Eddie glanced back and saw Lila far down the road: a dot with a small orange satchel.
He felt for the stiff twenties he'd taken out of the little one-teller bank yesterday, then started the car.
She stuck her thumb out like a hitchhiker as he stopped and threw the side door open for her. Lila put a brown bag by her feet and tipped the orange thing into the back.
“What's that?” Eddie thought that it was a parachute and Lila would want them to throw themselves off the highest building in Norfolk. The single parachute would not be strong enough for both but would let them eye the blue smudge of the Atlantic before splattering them on the asphalt.
“A tent,” Lila said.
“I can afford a room,” said Eddie.
“Nope,” Lila said. “I want to be near as possible to the flat dirt during all this.”
He pulled a U-turn and headed for the ferry.
“The cook's wheels ain't bad,” she said, leaning her feet up on the dash.
“Did you leave a note?” he asked.
“It's all set. They think we're staying with your aunt.”
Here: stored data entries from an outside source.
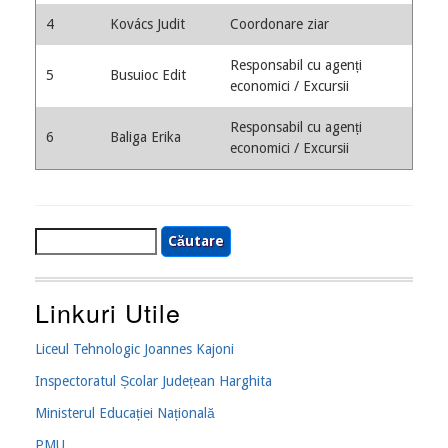
4
Kovács Judit
Coordonare ziar
Responsabil cu agenți
5
Busuioc Edit
economici / Excursii
Responsabil cu agenți
6
Baliga Erika
economici / Excursii
Căutare
Linkuri Utile
Liceul Tehnologic Joannes Kajoni
Inspectoratul Școlar Județean Harghita
Ministerul Educației Națională
PMU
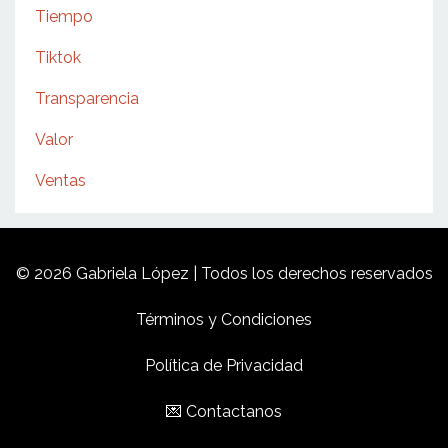
Tiempo
Tiktok
Transparencia
Valor
Ventas
© 2026 Gabriela López | Todos los derechos reservados
Términos y Condiciones
Política de Privacidad
💌 Contactanos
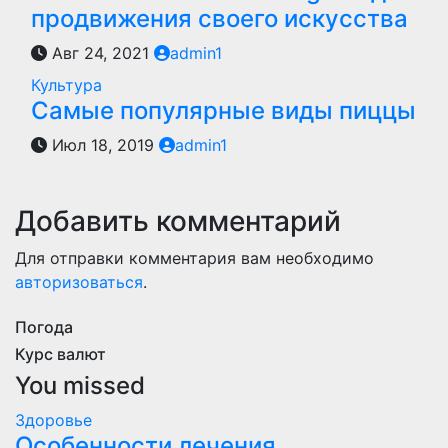
продвижения своего искусства
Авг 24, 2021
admin1
Культура
Самые популярные виды пиццы
Июл 18, 2019
admin1
Добавить комментарий
Для отправки комментария вам необходимо
авторизоваться
.
Погода
Курс валют
You missed
Здоровье
Особенности лечения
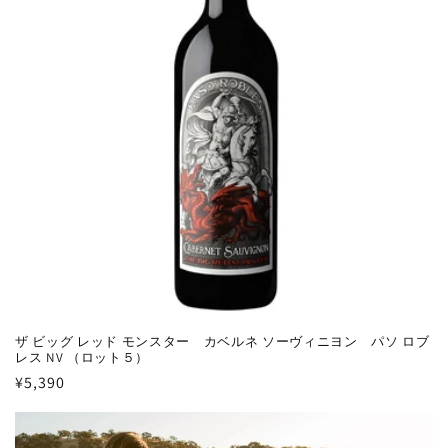
ザ ビッグ レッド モンスター カベルネ ソーヴィニヨン パソ ロブ
レス NV （ロット５）
通
¥5,390
常
価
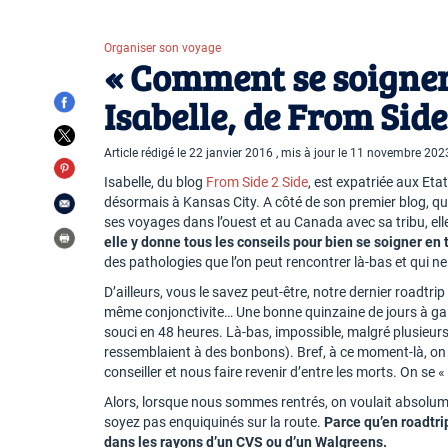
Organiser son voyage
« Comment se soigner 
Isabelle, de From Side
Article rédigé le 22 janvier 2016 , mis à jour le 11 novembre 202
Isabelle, du blog
From Side 2 Side
, est expatriée aux Et
désormais à Kansas City. A côté de son premier blog, q
ses voyages dans l’ouest et au Canada avec sa tribu, elle
elle y donne tous les conseils pour bien se soigner en
des pathologies que l’on peut rencontrer là-bas et qui 
D’ailleurs, vous le savez peut-être, notre dernier roadtrip a
même conjonctivite… Une bonne quinzaine de jours à gal
souci en 48 heures. Là-bas, impossible, malgré plusieurs
ressemblaient à des bonbons). Bref, à ce moment-là, on 
conseiller et nous faire revenir d’entre les morts. On se
Alors, lorsque nous sommes rentrés, on voulait absolume
soyez pas enquiquinés sur la route.
Parce qu’en roadtri
dans les rayons d’un CVS ou d’un Walgreens.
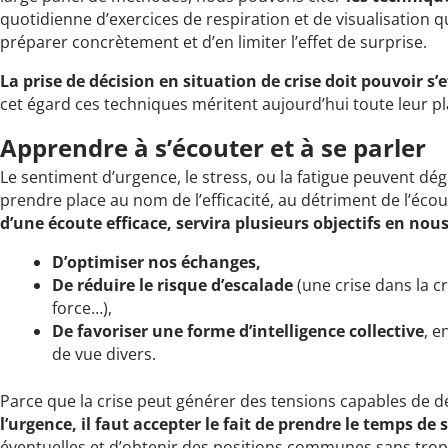
quotidienne d’exercices de respiration et de visualisation 
préparer concrètement et d’en limiter l’effet de surprise.
La prise de décision en situation de crise doit pouvoir s’e
cet égard ces techniques méritent aujourd’hui toute leur pla
Apprendre à s’écouter et à se parler
Le sentiment d’urgence, le stress, ou la fatigue peuvent 
prendre place au nom de l’efficacité, au détriment de l’éc
d’une écoute efficace, servira plusieurs objectifs en nou
D’optimiser nos échanges,
De réduire le risque d’escalade
(une crise dans la c
force…),
De favoriser une forme d’intelligence collective
, e
de vue divers.
Parce que la crise peut générer des tensions capables de dég
l’urgence, il faut accepter le fait de prendre le temps de 
éventuelles et d’obtenir des positions communes sans trop 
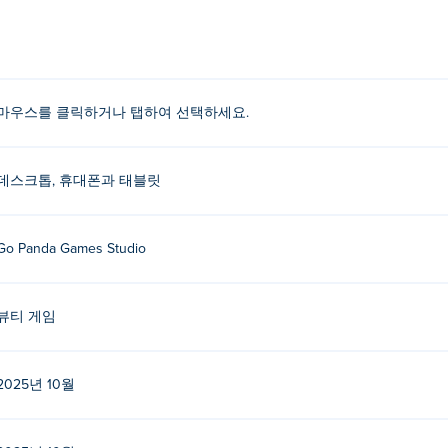
나요?
구인가요?
마우스를 클릭하거나 탭하여 선택하세요.
 Games에서 제작했습니다. 다른 게임도 플레이해 보세요. Poki (포키):
Yum
er Fashion
,
Tictoc KPOP Fashion
,
Funny Puppy Emergency
,
Yum
nny Throat Surgery 2
,
Yummy Waffle Ice Cream
,
Cooking Korean
데스크톱, 휴대폰과 태블릿
Surgery
, 그리고
Hipster vs Rockers
!
료로 플레이하려면 어떻게 해야 하나요?
Go Panda Games Studio
료로 플레이할 수 있습니다.
뷰티 게임
aris Fashion을 플레이할 수 있나요?
 등 모바일 기기에서 플레이할 수 있습니다.
2025년 10월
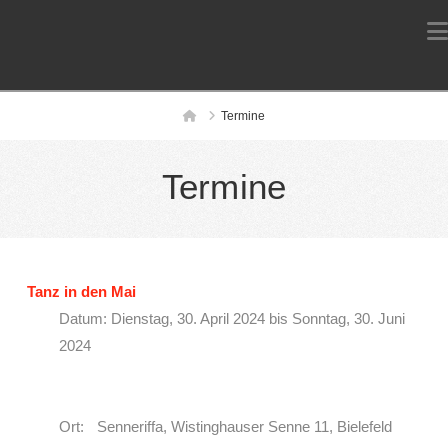
Home
Termine
Termine
Tanz in den Mai
Datum: Dienstag, 30. April 2024 bis Sonntag, 30. Juni
2024
Ort: Senneriffa, Wistinghauser Senne 11, Bielefeld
“My mom wasn't home,” Eddie said. He looked down at the gas gauge.
“Figures,” Lila said.
“I wish you wouldn't act like that about my mom.”
“I think I can say anything I want.”
Eddie shook his head and shivered.
“You're cold?”
“No,” said Eddie. “I thought of something.”
Lila said, “It's impossible not to.”
“Not that. Neal made a move on me.”
Lila squealed. “What did you have to do to get the Dart?” She pressed an elbow into his ribs.
“Nothing,” Eddie said. “Don't be so stupid about it.”